Wednesday, February 9th at 12pm via Zoom
Dr. Bolívar will discuss the psycho-sexual dynamics of masochism to examine socio-political identifications grounded on the spectacle of cruelty and the rhetoric of whiteness that animates U.S. political grammar today. Bolívar argues that Republican public speeches around zero tolerance policy and Democrats voting rights initiatives, such as independent redistricting commissions, have functioned as ritualized contracts grounded on the performative violence and exclusionary rhetoric involving Latinx communities. Such masochist political dynamic exposes both parties’ strategic moves toward innocence, that is, their attempt to ease responsibility without giving up political power.
Mariana Bolívar Rubín is Associate Professor of Modern Languages at MCLA. She received her Ph.D. in Hispanic American literatures and cultures with an emphasis on gender and cultural studies at the University of Colorado, Boulder. Her academic background and research interests demonstrate a commitment to interdisciplinary scholarship by engaging with current and pressing topics within race, gender, and trans-nationality. Currently, she is interested in the representation of Afro-Caribbean religion in Latinx literature and film.
Thursday, March 10th at 6pm via Zoom
Dr. Arrastia and attendants will try to bring into being “diverse, untidy social dreams”
by listening to students engage a new genre of public art, one of duration, one with
the intent of disorienting our notions of difference through a love pedagogy, a pedagogy
of aesthetic love.
Lisa Arrastia is Assistant Professor of Education at MCLA. Lisa is school leader, teacher, and school founder in NYC, Chicago, and California, studies pedagogies of culture, racial capitalism, masculinity, social class, place, and dystopias in education. She is co-editor of Starting Up (Teachers College Press) and author of “Love Pedagogy: Teaching to Disrupt” (The Crisis of Connection, NYU Press).
Thursday, March 24th at 5:30pm in Murdock 218 (MCLA)
Prof. Scheckler will share new artworks that respond to questions of how we might
embrace change and impermanence in visual art. Relying on gesture drawing and movement
trends found throughout Berkshires geologies, these artworks reconfigure art-making
as creative non-fictions borne of nature’s patterning forces.
Gregory Scheckler is Professor of Fine and Performing Arts at MCLA. His work is rooted in imagery from nature and its observation. When he’s not writing, artmaking, or teaching, he and his wife ski, hike and bike the Berkshires and tend their solar-powered home in the company of two fuzzy cats.
Tuesday, April 5th at 12pm via Zoom – RSVP HERE
Though enslavement and the trade in Black bodies once existed throughout the United States, Americans often frame slavery as a southern problem. In this talk, Dr. Kleintop argues that the nation built this myth after the Civil War during debates over whether to pay former enslavers for the value of freed people.
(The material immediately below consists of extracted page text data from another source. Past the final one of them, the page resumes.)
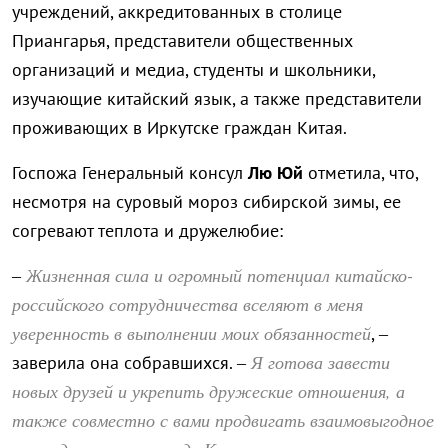
учреждений, аккредитованных в столице
Приангарья, представители общественных
организаций и медиа, студенты и школьники,
изучающие китайский язык, а также представители
проживающих в Иркутске граждан Китая.
Госпожа Генеральный консул
Лю Юй
отметила, что,
несмотря на суровый мороз сибирской зимы, ее
согревают теплота и дружелюбие:
Жизненная сила и огромный потенциал китайско-
–
российского сотрудничества вселяют в меня
уверенность в выполнении моих обязанностей
, –
Я готова завести
заверила она собравшихся. –
новых друзей и укрепить дружеские отношения, а
также совместно с вами продвигать взаимовыгодное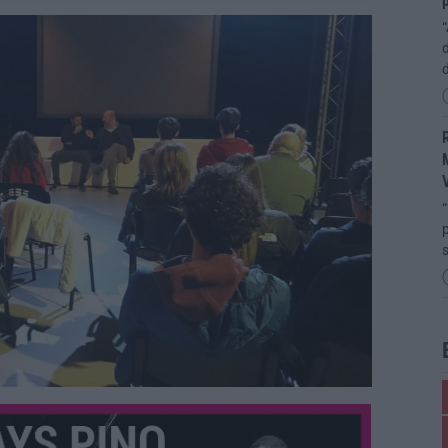
p
“
d
R
M
“
p
s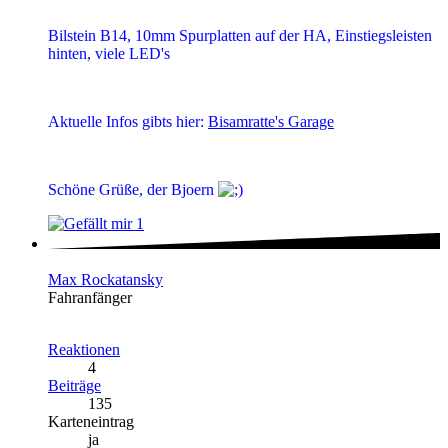
Bilstein B14, 10mm Spurplatten auf der HA, Einstiegsleisten
hinten, viele LED's
Aktuelle Infos gibts hier:
Bisamratte's Garage
Schöne Grüße, der Bjoern
1
Max Rockatansky
Fahranfänger
Reaktionen
4
Beiträge
135
Karteneintrag
ja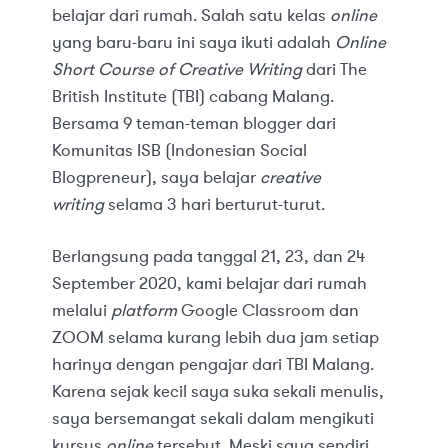
belajar dari rumah. Salah satu kelas
online
yang baru-baru ini saya ikuti adalah
Online
Short Course of Creative Writing
dari The
British Institute (TBI) cabang Malang.
Bersama 9 teman-teman blogger dari
Komunitas ISB (Indonesian Social
Blogpreneur), saya belajar
creative
writing
selama 3 hari berturut-turut.
Berlangsung pada tanggal 21, 23, dan 24
September 2020, kami belajar dari rumah
melalui
platform
Google Classroom dan
ZOOM selama kurang lebih dua jam setiap
harinya dengan pengajar dari TBI Malang.
Karena sejak kecil saya suka sekali menulis,
saya bersemangat sekali dalam mengikuti
kursus
online
tersebut. Meski saya sendiri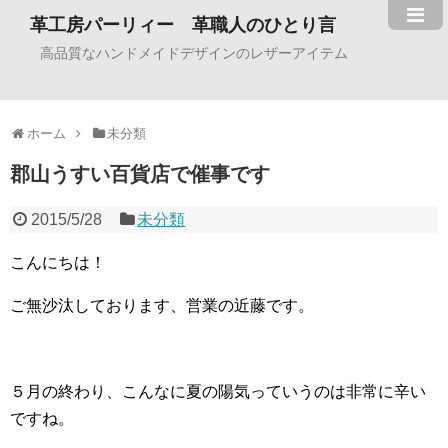
革工房パーリィー 革職人のひとり言
高品質なハンドメイドデザインのレザーアイテム
ホーム
未分類
郡山うすい百貨店で催事です
2015/5/28
未分類
こんにちは！
ご無沙汰しております、営業の近藤です。
５月の終わり、こんなに夏の陽気っていうのは非常に辛い
ですね。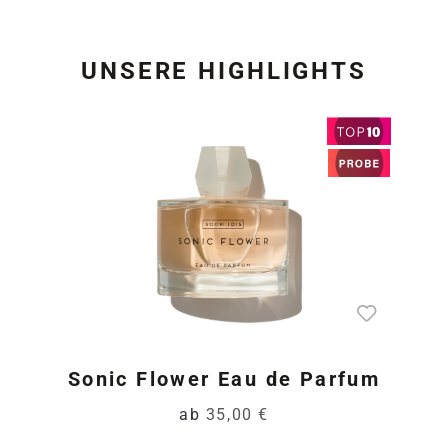
UNSERE HIGHLIGHTS
Produktgalerie überspring
Sonic Flower Eau de Parfum
ab
35,00 €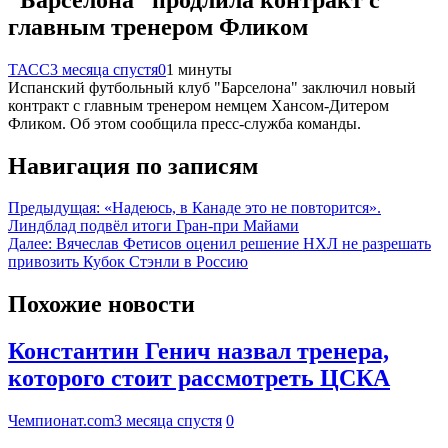
главным тренером Фликом
ТАСС
3 месяца спустя
0
1 минуты
Испанский футбольный клуб "Барселона" заключил новый
контракт с главным тренером немцем Хансом-Дитером
Фликом. Об этом сообщила пресс-служба команды.
Навигация по записям
Предыдущая:
«Надеюсь, в Канаде это не повторится».
Линдблад подвёл итоги Гран-при Майами
Далее:
Вячеслав Фетисов оценил решение НХЛ не разрешать
привозить Кубок Стэнли в Россию
Похожие новости
Константин Генич назвал тренера,
которого стоит рассмотреть ЦСКА
Чемпионат.com
3 месяца спустя
0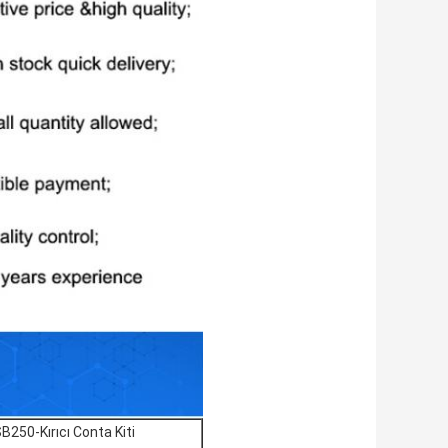
B250-Kırıcı Conta Kiti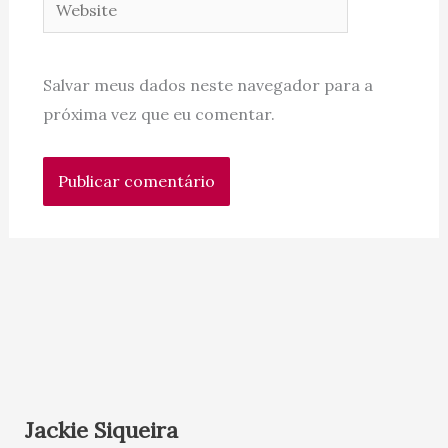
Website
Salvar meus dados neste navegador para a
próxima vez que eu comentar.
Jackie Siqueira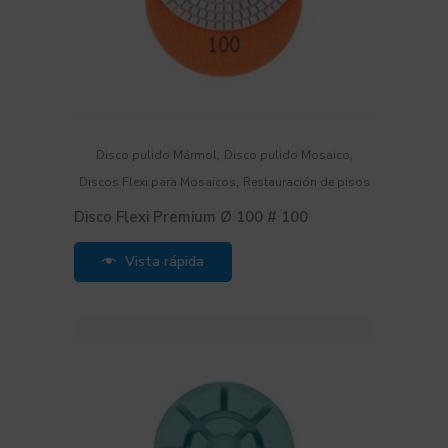
,
,
Disco pulido Mármol
Disco pulido Mosaico
,
Discos Flexi para Mosaicos
Restauración de pisos
Disco Flexi Premium Ø 100 # 100
Vista rápida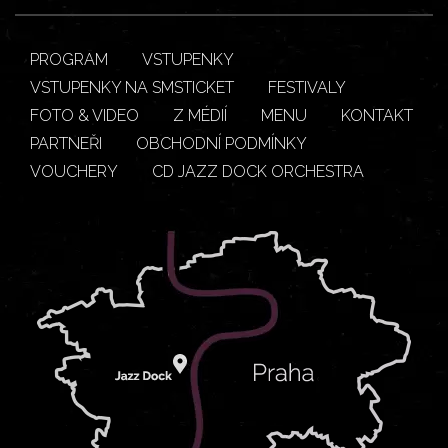
PROGRAM
VSTUPENKY
VSTUPENKY NA SMSTICKET
FESTIVALY
FOTO & VIDEO
Z MÉDIÍ
MENU
KONTAKT
PARTNEŘI
OBCHODNÍ PODMÍNKY
VOUCHERY
CD JAZZ DOCK ORCHESTRA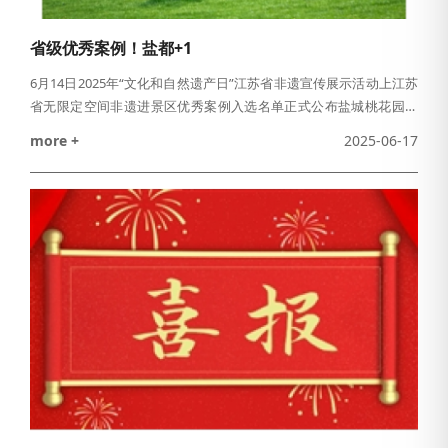
省级优秀案例！盐都+1
6月14日2025年“文化和自然遗产日”江苏省非遗宣传展示活动上江苏
省无限定空间非遗进景区优秀案例入选名单正式公布盐城桃花园旅
游开发管理有限公司申报的“非遗融入桃花源 龙冈文化新场景”项目
more +
2025-06-17
成功入围成为全省18个示范项目之一“非遗融入桃花源 龙冈文化新场
景”项目，是以千年古镇龙冈的沙地文化和蟒蛇河的生态资源为基
底，在万亩桃梨果园中构建起的非遗活态传承与旅游体验深度融合
的特色场景，旨在突破时空限制，在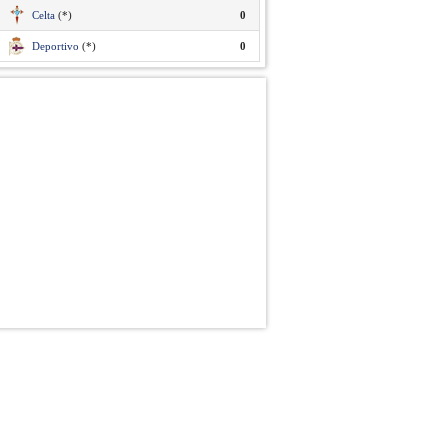
Celta
(*)
0
Deportivo
(*)
0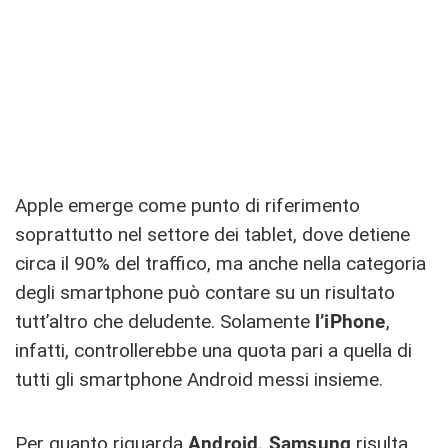
Apple emerge come punto di riferimento
soprattutto nel settore dei tablet, dove detiene
circa il 90% del traffico, ma anche nella categoria
degli smartphone può contare su un risultato
tutt’altro che deludente. Solamente
l’iPhone
,
infatti, controllerebbe una quota pari a quella di
tutti gli smartphone Android messi insieme.
Per quanto riguarda
Android, Samsung
risulta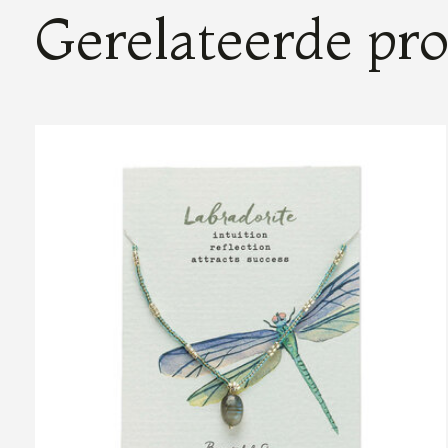
Gerelateerde pr
Carousel items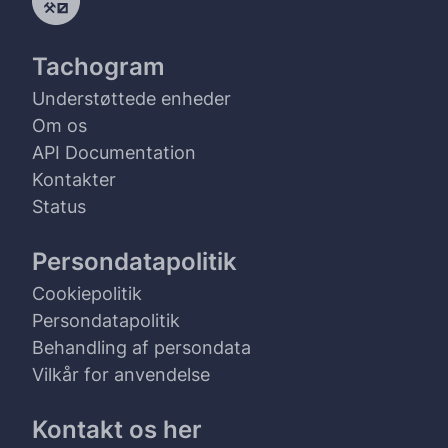
Tachogram
Understøttede enheder
Om os
API Documentation
Kontakter
Status
Persondatapolitik
Cookiepolitik
Persondatapolitik
Behandling af persondata
Vilkår for anvendelse
Kontakt os her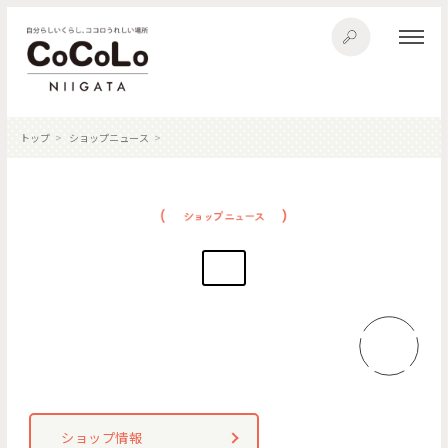
トップ
ショップニュース
ショップ情報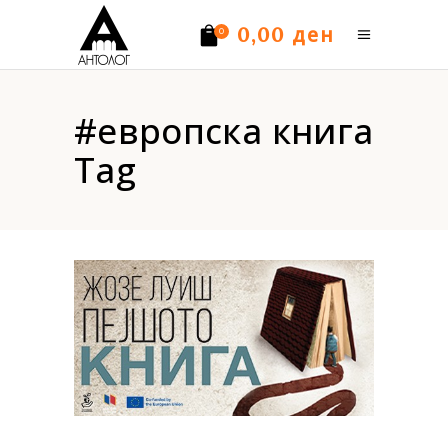
ден
0,00
0
Нема производи.
#европска книга
Tag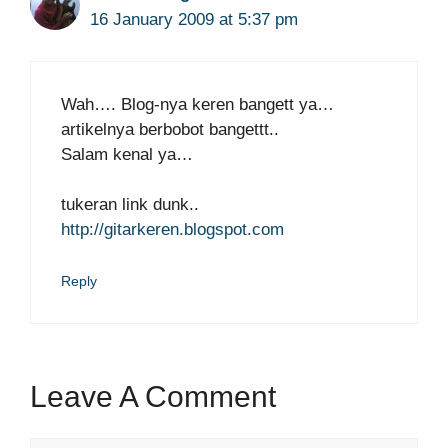
16 January 2009 at 5:37 pm
Wah…. Blog-nya keren bangett ya…
artikelnya berbobot bangettt..
Salam kenal ya…
tukeran link dunk..
http://gitarkeren.blogspot.com
Reply
Leave A Comment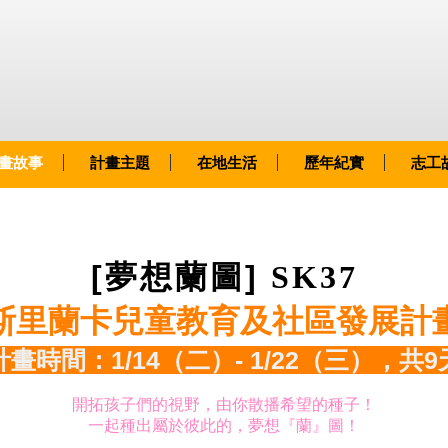
畫故事
計畫主題
在地生活
歷年紀實
志工
[夢想
蘭
圖]
SK37
斯里蘭卡兒童教育及社區發展計
計畫時間：1/14（二）- 1/22（三），共9
開拓孩子們的視野，由你散播希望的種子！
一起種出屬於彼此的，夢想『蘭』圖！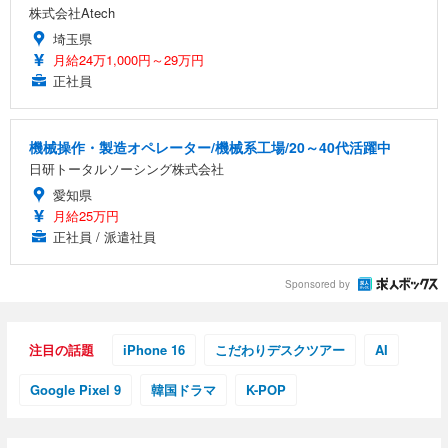
株式会社Atech
埼玉県
月給24万1,000円～29万円
正社員
機械操作・製造オペレーター/機械系工場/20～40代活躍中
日研トータルソーシング株式会社
愛知県
月給25万円
正社員 / 派遣社員
Sponsored by
注目の話題
iPhone 16
こだわりデスクツアー
AI
Google Pixel 9
韓国ドラマ
K-POP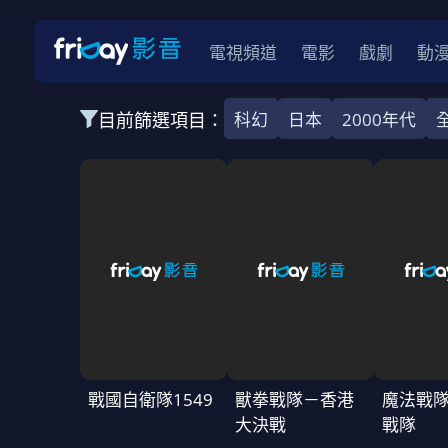
電視頻道
電影
戲劇
動
目前篩選項目：
科幻
日本
2000年代
全部類型
韓影
動作
劇情
愛情
科幻
全部地區
韓國
美國
泰國
日本
台灣
2026
2025
2024
2023
202
全部年份
全部標籤
警匪片
槍戰
婚外情
校園
古
戰國自衛隊1549
獸拳戰隊－香港
魔法戰隊
大決戰
戰隊
全部方案
免費
影劇
單次付費
用券
數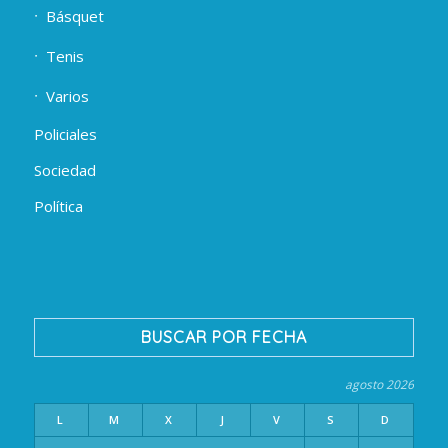
Básquet
Tenis
Varios
Policiales
Sociedad
Política
BUSCAR POR FECHA
agosto 2026
L
M
X
J
V
S
D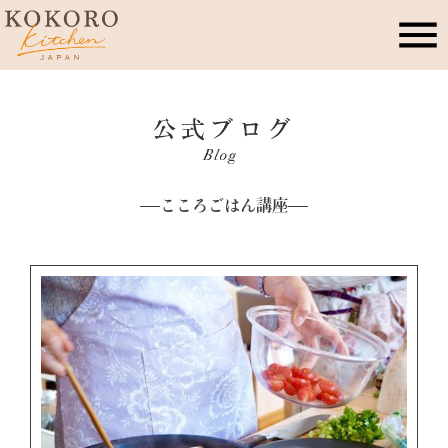
こころキッチンとは
店舗情報
こころごはん講座
レッスン・イベント
季節のこころレシピ
公式ブログ
お問合せ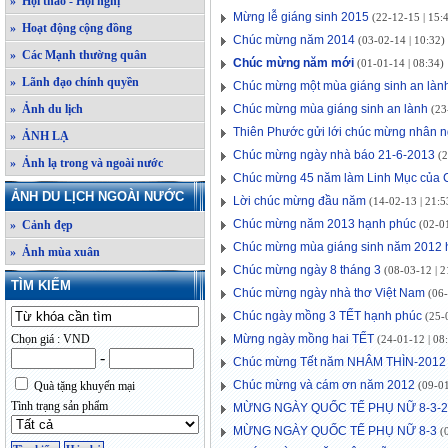
» Hội thảo - Hội nghị
Mừng lễ giáng sinh 2015
(22-12-15 | 15:
» Hoạt động cộng đồng
Chúc mừng năm 2014
(03-02-14 | 10:32)
» Các Mạnh thường quân
Chúc mừng năm mới
(01-01-14 | 08:34)
» Lãnh đạo chính quyền
Chúc mừng một mùa giáng sinh an làn
» Ảnh du lịch
Chúc mừng mùa giáng sinh an lành
(23-
Thiên Phước gửi lới chúc mừng nhân 
» ẢNH LẠ
Chúc mừng ngày nhà báo 21-6-2013
(2
» Ảnh lạ trong và ngoài nước
Chúc mừng 45 năm làm Linh Mục của 
ẢNH DU LỊCH NGOÀI NƯỚC
Lời chúc mừng đầu năm
(14-02-13 | 21:5
Chúc mừng năm 2013 hạnh phúc
» Cảnh đẹp
(02-01
Chúc mừng mùa giáng sinh năm 2012 
» Ảnh mùa xuân
Chúc mừng ngày 8 tháng 3
(08-03-12 | 2
TÌM KIẾM
Chúc mừng ngày nhà thơ Việt Nam
(06-
Chúc ngày mồng 3 TẾT hạnh phúc
(25-0
Chọn giá : VND
Mừng ngày mồng hai TẾT
(24-01-12 | 08
-
Chúc mừng Tết năm NHÂM THÌN-2012
Chúc mừng và cám ơn năm 2012
Quà tặng khuyến mại
(09-01
Tình trạng sản phẩm
MỪNG NGÀY QUỐC TẾ PHỤ NỮ 8-3-2
MỪNG NGÀY QUỐC TẾ PHỤ NỮ 8-3
(0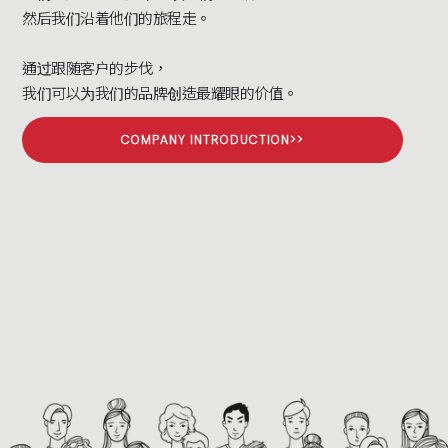
然后我们沿着他们的旅程走。
通过跟随客户的步伐，
我们可以为我们的品牌创造最耀眼的价值。
COMPANY INTRODUCTION>>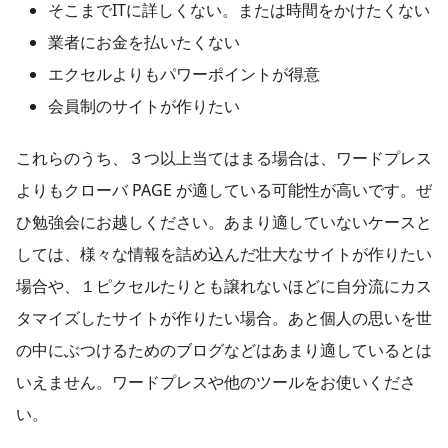
そこまでITに詳しくない。または時間をかけたくない
業者にお金を払いたくない
エクセルよりもパワーポイントが得意
会員制のサイトが作りたい
これらのうち、３つ以上当てはまる場合は、ワードプレス
よりもクローバ PAGE が適している可能性が高いです。ぜ
ひ勉強会にお越しください。あまり適していないケースと
しては、様々な情報を詰め込んだ壮大なサイトが作りたい
場合や、１ピクセルたりとも譲れないほどに自分流にカス
タマイズしたサイトが作りたい場合。あと個人の思いを世
の中にぶつけるためのブログなどはあまり適しているとは
いえません。ワードプレスや他のツールをお使いくださ
い。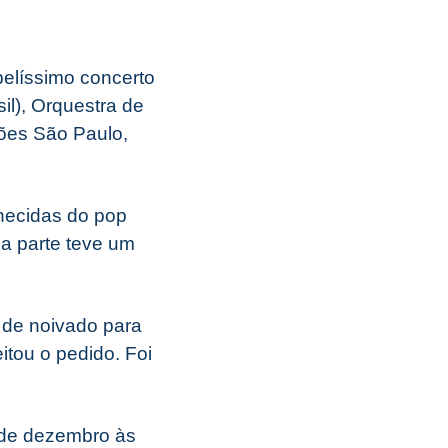
elíssimo concerto
il), Orquestra de
ões São Paulo,
nhecidas do pop
da parte teve um
 de noivado para
itou o pedido. Foi
0 de dezembro às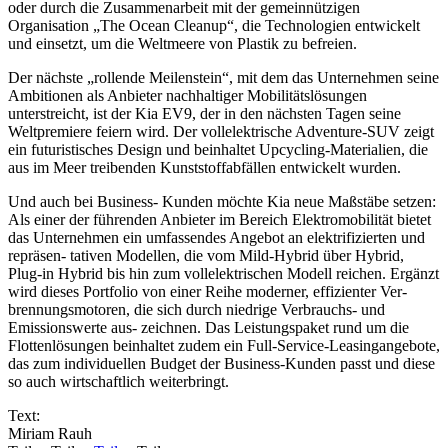
oder durch die Zusammenarbeit mit der gemeinnützigen
Organisation „The Ocean Cleanup“, die Technologien entwickelt
und einsetzt, um die Weltmeere von Plastik zu befreien.
Der nächste „rollende Meilenstein“, mit dem das Unternehmen seine
Ambitionen als Anbieter nachhaltiger Mobilitätslösungen
unterstreicht, ist der Kia EV9, der in den nächsten Tagen seine
Weltpremiere feiern wird. Der vollelektrische Adventure-SUV zeigt
ein futuristisches Design und beinhaltet Upcycling-Materialien, die
aus im Meer treibenden Kunststoffabfällen entwickelt wurden.
Und auch bei Business- Kunden möchte Kia neue Maßstäbe setzen:
Als einer der führenden Anbieter im Bereich Elektromobilität bietet
das Unternehmen ein umfassendes Angebot an elektrifizierten und
repräsen- tativen Modellen, die vom Mild-Hybrid über Hybrid,
Plug-in Hybrid bis hin zum vollelektrischen Modell reichen. Ergänzt
wird dieses Portfolio von einer Reihe moderner, effizienter Ver-
brennungsmotoren, die sich durch niedrige Verbrauchs- und
Emissionswerte aus- zeichnen. Das Leistungspaket rund um die
Flottenlösungen beinhaltet zudem ein Full-Service-Leasingangebote,
das zum individuellen Budget der Business-Kunden passt und diese
so auch wirtschaftlich weiterbringt.
Text:
Miriam Rauh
When the Fourteenth Amendment successfully nullified white southerners’ claims for compensation in 1868, Americans celebrated immediate, uncompensated emancipation as an inevitable outcome of the war and distanced themselves from the legal and economic legacies of chattel slavery.
Amanda Laury Kleintop is Assistant Professor of History at MCLA. Her work has been supported by the National Endowment for the Humanities and the Gilder Lehrman Center at Yale University, among others. It has been published in Slavery & Abolition, and she is completing her first book.
Thursday, April 21st at 6pm via Zoom – RSVP HERE
Through investigating local campaigns to eliminate African communities in Guangzhou, China, Dr. Huang exposes the racial capitalist logic behind urbanization in post-socialist China. The brief existence of Black communities in Guangzhou shows how whiteness informs place-making strategies and highlights the tangled relationships between race, class, and modernity in a non-Western context.
Guangzhi Huang is Assistant Professor of Interdisciplinary Studies at MCLA. Huang is a scholar of contemporary China who is particularly interested in the intersection of race and urbanization. Influenced by critical race theories and global urban studies, his research sheds light on how meanings of race disseminate globally and localize in non-Western contexts.